आदमी
Dir. A. Bhimsingh
The themes of friendship and loyalty, love and sacrifice figure in many Indian movies. Aadmi ("Man") is a standard-issue exemplar of that genre, in which the themes are amplified by a melange of melodramatic devices - an accident caused by homicidal sabotage and leading to debilitating injury; multiple suicide attempts; and one man's a consciousness of guilt that looms so large that it even takes corporeal form.
Shekhar (Manoj Kumar) apparently has everything going for him. A dashing young doctor, Shekhar wins a prestigious hospital appointment thanks to the influence of his patron and friend Rajesh (Dilip Kumar), a rich landowner who is both shrewd in business and large of heart. Shekhar eagerly courts and wins the daughter of one of Rajesh's servants, the straight-spoken Meena (Waheeda Rehman). But when Rajesh falls for Meena and determines to marry her, Shekhar's sense of duty - and Meena's as well - stops him from telling his friend about his arrangement with Meena. As the wedding day approaches, Rajesh is beset with increasing doubt and anxiety, fueled by the efforts of both a jealous accountant (Pran) and Rajesh's own demons, who keep him awake nights with bitter taunting. Soon everyone's loyalties are put to the test.

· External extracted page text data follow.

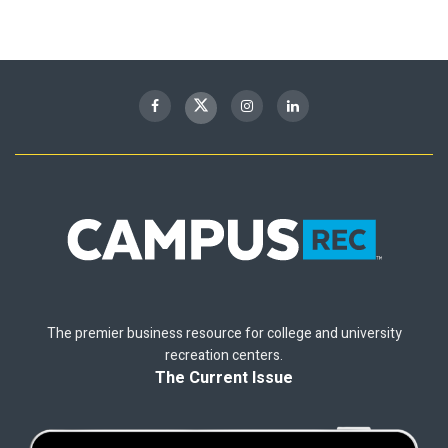
The premier business resource for college and university
recreation centers.
The Current Issue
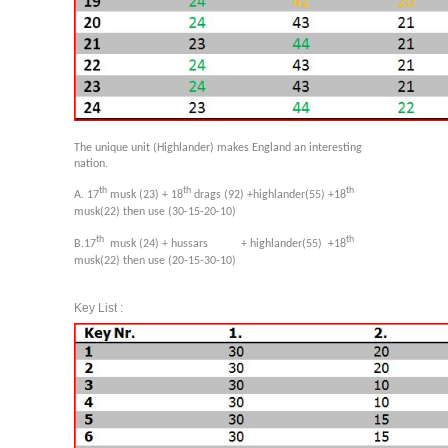
The unique unit (Highlander) makes England an interesting
nation.
th
th
th
A. 17
musk (23) + 18
drags (92) +highlander(55) +18
musk(22) then use (30-15-20-10)
th
th
B.17
musk (24) + hussars + highlander(55)
+18
musk(22) then use (20-15-30-10)
Key List :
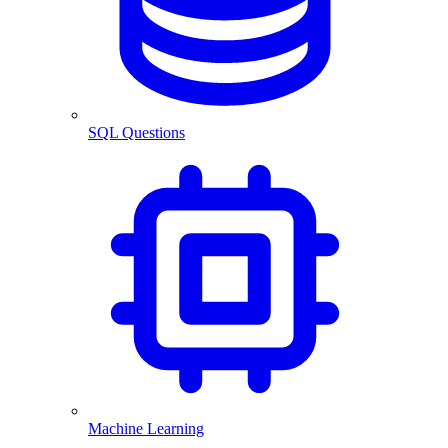
SQL Questions
Machine Learning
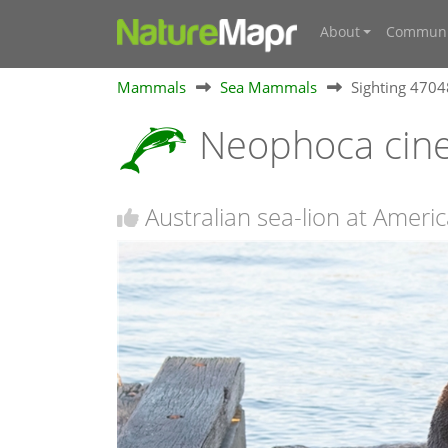
About
Communi
Mammals
Sea Mammals
Sighting 470
Neophoca cin
Australian sea-lion at Americ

It's a dreary story, and it makes for a dreary film. Waheeda Rehman, as Meena, is lovelier than lovely, but her perpetually furrowed brow is a downer and so is Meena. She not only suffers every hardship fate throws at her; she seems to take them up willingly, refusing to extricate herself from them even when the opportunity to do so honorably is offered to her. Dilip Kumar is not much better. In Rajesh's happy moments, he delivers his lines in a barely audible mutter through clenched teeth; for far more of the film, though, he is gripped by overwhelming angst, white-knuckled and wide-eyed.
Rajesh's night terrors are perhaps the most peculiar part of the film. For the most part it is not clear whether the voices that plague him are supernatural, literal ghosts from his past, or merely the projections of a guilty conscience. At their climax, they appear bizarrely in physical form, as a 30-foot-tall Dilip Kumar looming over Rajesh's cowering figure. Rajesh is not merely his own worst enemy; he is tormented by a monstrously amplified version of himself.
Even the songs do not add anything; composed by Naushad, they have nothing near the sparkle of the wonderful and memorable songs from Mughal-e-azam, the only other Naushad soundtrack I know at this writing. Instead they are very ordinary songs with uninspired picturizations; indeed, the picturizations of the first and second songs are nearly identical scenes of Waheeda communing with nature.
The upshot is that despite the angst, the life-changing accidents, the loyalty, the treachery, and the three-storey Dilip Kumar, Aadmi still emerges a dry, bland, milquetoast film. The seasonings are there, but they just fail to blend into a crisp, engaging whole.